## INSTRUCTIONS FOR THE TASK
Where a picture appears, skip it; print everything else in the records exactly as it stands.
++++++++++
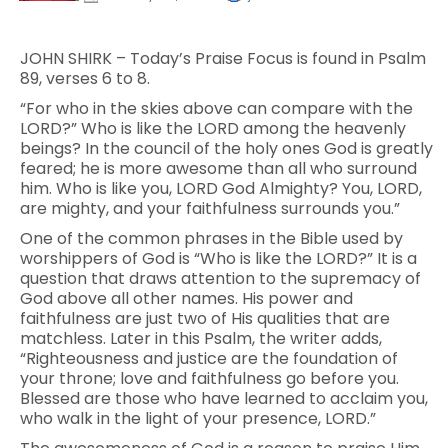
JOHN SHIRK – Today’s Praise Focus is found in Psalm
89, verses 6 to 8.
“For who in the skies above can compare with the
LORD?” Who is like the LORD among the heavenly
beings? In the council of the holy ones God is greatly
feared; he is more awesome than all who surround
him. Who is like you, LORD God Almighty? You, LORD,
are mighty, and your faithfulness surrounds you.”
One of the common phrases in the Bible used by
worshippers of God is “Who is like the LORD?” It is a
question that draws attention to the supremacy of
God above all other names. His power and
faithfulness are just two of His qualities that are
matchless. Later in this Psalm, the writer adds,
“Righteousness and justice are the foundation of
your throne; love and faithfulness go before you.
Blessed are those who have learned to acclaim you,
who walk in the light of your presence, LORD.”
++++++++++
## REPLY
JOHN SHIRK – Today’s Praise Focus is found in Psalm
89, verses 6 to 8.
“For who in the skies above can compare with the
LORD?” Who is like the LORD among the heavenly
beings? In the council of the holy ones God is greatly
feared; he is more awesome than all who surround
him. Who is like you, LORD God Almighty? You, LORD,
are mighty, and your faithfulness surrounds you.”
One of the common phrases in the Bible used by
worshippers of God is “Who is like the LORD?” It is a
question that draws attention to the supremacy of
God above all other names. His power and
faithfulness are just two of His qualities that are
matchless. Later in this Psalm, the writer adds,
“Righteousness and justice are the foundation of
your throne; love and faithfulness go before you.
Blessed are those who have learned to acclaim you,
who walk in the light of your presence, LORD.”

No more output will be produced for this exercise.